In spite of that being in most if not all code books, I would venture to say that most of us do not ream copper pipe. That is like asking someone, "Do you drive the posted speed limit, never exceeding the posted speed limit?" Yeah right. If someone mentions excess turbulence in the pipe due to not reaming, then the answer to that is it will take years for the extra turbulence to affect anything. (if ever). By then, home will be getting renovated or homeowners will be long dead.


----------



## Protech (Sep 22, 2008)

[QUOTE=SewerRatz;140106]Properly sized air chambers work just fine. I know this for a fact. I been in houses where some hack installed new copper plumbing and did not put any air chambers in the system and the water hammer was horrible.

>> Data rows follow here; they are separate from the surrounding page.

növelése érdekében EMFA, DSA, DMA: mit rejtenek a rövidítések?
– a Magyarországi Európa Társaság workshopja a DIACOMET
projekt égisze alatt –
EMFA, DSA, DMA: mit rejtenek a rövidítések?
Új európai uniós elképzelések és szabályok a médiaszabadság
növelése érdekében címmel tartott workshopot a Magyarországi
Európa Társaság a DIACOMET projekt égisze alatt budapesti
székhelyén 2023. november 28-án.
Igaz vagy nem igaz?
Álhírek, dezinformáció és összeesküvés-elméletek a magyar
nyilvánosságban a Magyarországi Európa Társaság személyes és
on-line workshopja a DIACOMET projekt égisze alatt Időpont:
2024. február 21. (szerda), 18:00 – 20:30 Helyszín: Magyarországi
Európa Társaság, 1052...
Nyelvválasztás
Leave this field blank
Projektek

I cut in tees and put in properly sized air chambers, and problem solved, along with no complaints years later.[/QUOTE]

Air chambers do not work because they eventually become saturated with water.
it's no different than a hydropneumatic tank on a well system. Every so often the tank must be a drained down to let air in. Air chambers are basically small hydropneumatic tanks.


----------



## Protech (Sep 22, 2008)

Tommy plumber said:


> In spite of that being in most if not all code books, I would venture to say that most of us do not ream copper pipe. That is like asking someone, "Do you drive the posted speed limit, never exceeding the posted speed limit?" Yeah right. If someone mentions excess turbulence in the pipe due to not reaming, then the answer to that is it will take years for the extra turbulence to affect anything. (if ever). By then, home will be getting renovated or homeowners will be long dead.[/QUOTE
> 
> 
> I do ream all of my cuts. I've also seen a few failures from cavitation in homes that were under 25years old.
> ...


----------



## rocksteady (Oct 8, 2008)

I also ream every cut. I don't dissagree that most guys don't do it but I'd be willing to bet that the percentage that do is higher on this board. I think I was the only plumber out of 5 with a reamer at my last shop.






Paul


----------



## futz (Sep 17, 2009)

Tommy plumber said:


> In spite of that being in most if not all code books, I would venture to say that most of us do not ream copper pipe.


Quaint as it might seem to you, I ream all copper pipe except low/no flow stuff like blowoffs or boiler feeds.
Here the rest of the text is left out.